What you should do: Locate the string "arabih" in the records below. Copy every line where it occurs.

Dataset records:
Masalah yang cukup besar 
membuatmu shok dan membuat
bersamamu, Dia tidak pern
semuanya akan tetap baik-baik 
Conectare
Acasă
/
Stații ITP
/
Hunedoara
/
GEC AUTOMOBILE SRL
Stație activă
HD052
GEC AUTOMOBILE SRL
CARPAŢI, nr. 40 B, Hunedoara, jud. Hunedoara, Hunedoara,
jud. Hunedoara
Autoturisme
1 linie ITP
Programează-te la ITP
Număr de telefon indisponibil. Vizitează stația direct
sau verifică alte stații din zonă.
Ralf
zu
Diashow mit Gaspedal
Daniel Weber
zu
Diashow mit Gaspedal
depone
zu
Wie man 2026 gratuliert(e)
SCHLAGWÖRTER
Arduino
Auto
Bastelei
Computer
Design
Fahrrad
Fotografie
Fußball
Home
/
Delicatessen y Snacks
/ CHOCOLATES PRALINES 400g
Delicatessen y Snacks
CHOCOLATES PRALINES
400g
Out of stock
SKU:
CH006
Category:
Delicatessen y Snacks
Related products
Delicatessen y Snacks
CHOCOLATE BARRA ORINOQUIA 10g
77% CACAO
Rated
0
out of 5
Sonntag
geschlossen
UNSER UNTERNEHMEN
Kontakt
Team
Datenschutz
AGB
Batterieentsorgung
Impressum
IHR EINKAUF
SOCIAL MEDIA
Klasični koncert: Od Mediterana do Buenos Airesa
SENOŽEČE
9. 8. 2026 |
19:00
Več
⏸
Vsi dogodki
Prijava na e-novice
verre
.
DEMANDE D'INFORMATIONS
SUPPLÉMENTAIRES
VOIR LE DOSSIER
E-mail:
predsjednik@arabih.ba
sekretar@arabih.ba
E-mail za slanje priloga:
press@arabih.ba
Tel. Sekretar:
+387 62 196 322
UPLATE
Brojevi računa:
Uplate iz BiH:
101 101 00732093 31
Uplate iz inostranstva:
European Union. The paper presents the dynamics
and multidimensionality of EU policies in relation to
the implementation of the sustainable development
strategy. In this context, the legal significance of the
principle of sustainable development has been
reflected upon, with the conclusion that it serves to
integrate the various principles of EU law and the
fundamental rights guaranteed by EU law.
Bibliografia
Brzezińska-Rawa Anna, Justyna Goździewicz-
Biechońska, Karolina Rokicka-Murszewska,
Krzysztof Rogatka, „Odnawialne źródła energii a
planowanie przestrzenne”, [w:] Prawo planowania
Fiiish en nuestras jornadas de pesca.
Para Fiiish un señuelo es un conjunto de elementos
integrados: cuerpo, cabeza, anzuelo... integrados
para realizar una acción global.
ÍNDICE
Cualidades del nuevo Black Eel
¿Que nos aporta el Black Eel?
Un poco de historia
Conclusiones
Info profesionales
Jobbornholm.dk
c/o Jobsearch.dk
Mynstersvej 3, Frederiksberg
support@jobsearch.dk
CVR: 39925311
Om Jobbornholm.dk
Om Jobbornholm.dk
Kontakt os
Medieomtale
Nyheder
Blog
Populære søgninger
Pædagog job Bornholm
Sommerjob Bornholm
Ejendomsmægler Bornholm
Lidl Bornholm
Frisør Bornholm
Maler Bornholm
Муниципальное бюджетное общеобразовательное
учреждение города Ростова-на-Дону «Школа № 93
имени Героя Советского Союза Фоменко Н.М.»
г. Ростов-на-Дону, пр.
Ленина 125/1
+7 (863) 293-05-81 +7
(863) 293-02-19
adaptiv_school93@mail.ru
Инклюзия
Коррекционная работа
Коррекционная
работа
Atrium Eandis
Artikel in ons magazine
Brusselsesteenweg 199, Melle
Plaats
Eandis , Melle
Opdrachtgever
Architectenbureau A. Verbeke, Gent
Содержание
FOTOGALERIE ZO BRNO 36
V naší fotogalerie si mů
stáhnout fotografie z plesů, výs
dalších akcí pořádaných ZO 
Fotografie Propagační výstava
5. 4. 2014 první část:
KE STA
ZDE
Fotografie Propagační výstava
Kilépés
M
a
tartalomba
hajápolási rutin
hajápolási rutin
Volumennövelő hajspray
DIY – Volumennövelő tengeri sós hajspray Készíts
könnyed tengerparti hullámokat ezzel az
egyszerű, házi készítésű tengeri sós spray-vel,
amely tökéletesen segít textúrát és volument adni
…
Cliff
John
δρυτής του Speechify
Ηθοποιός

Solution for this task:
predsjednik@arabih.ba
sekretar@arabih.ba
press@arabih.ba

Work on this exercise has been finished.